July 15, 1863
---George Templeton Strong of New York City distracts his attention to the rioting in his city by focusing on war news:
News from the South is consolatory. Port Hudson surrendered. Serhman said to have beaten Joseph Johnston somewhere near Vicksburg. Operations commencing against Charleston. Bragg seems to be abandoning Chattanooga and retiring on Atlanta. Per contra, Lee has got safely off. I thought he would. . . . Lots of talk and rumors about attacks on the New York Custom House. . . . Then called on Collector Barney and had another long talk with him. Find him well-prepared with shells, grenades, muskets, and men, but a little timid and anxious, “wanting counsel,” doubtful about his rightr to fire on the mob, and generally flaccid and tremulous---poor devil! . . . What is worse, we were badly repulsed in an attack on the mob in First Avenue. . . . Fired upon from houses, nad had to leave sixteen wounded men and a Lieutenant Colonel Jardine in the hands of these brutes and devils. This is very bad indeed. . . .
|George Templeton Strong|
---Sarah Morgan, of New Orleans, writes in her journal and describes her feelings of dread and disbelief at the disasters that have befallen the South:
Wednesday, July 15th.It is but too true; both have fallen. All Port Hudson privates have been paroled, and the officers sent here for exchange. Aye! Aye! I know some privates I would rather see than the officers! As yet, only ten that we know have arrived. All are confined in the Custom-House. Last evening crowds surrounded the place. We did something dreadful, Ada Peirce, Miriam, and I. We went down to the confectionery; and unable to resist the temptation, made a détour by the Custom-House in hope of seeing one of our poor dear half-starved mule and rat fed defenders. The crowd had passed away then; but what was our horror when we emerged from the river side of the building and turned into Canal, to find the whole front of the pavement lined with Yankees!
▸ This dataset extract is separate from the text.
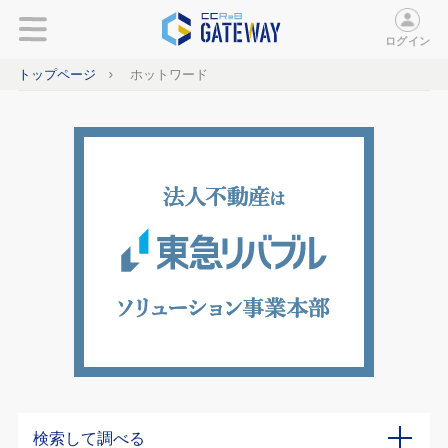
ログイン
トップページ
ホットワード
検索して調べる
Our folly struck us so forcibly that we were almost paralyzed with fear. However, that did not prevent us from endeavoring to hurry past, though I felt as though walking in a nightmare. Ada was brave enough to look up at a window where several of our prisoners were standing, and kept urging us to do likewise. “Look! He knows you, Sarah! He has called another to see you! They both recognize you! Oh, look, please, and tell me who they are! They are watching you still!” she would exclaim. But if my own dear brother stood there, I could not have raised my eyes; we only hurried on faster, with a hundred Yankees eyes fixed on our flying steps.My friend Colonel Steadman was one of the commissioners for arranging the terms of the capitulation, I see. He has not yet arrived.• • • • • • • •
Dreadful news has come of the defeat of Lee at Gettysburg. Think I believe it all? He may have been defeated; but not one of these reports of total overthrow and rout do I credit. Yankees jubilant, Southerners dismal. Brother, with principles on one side and brothers on the other, is correspondingly distracted.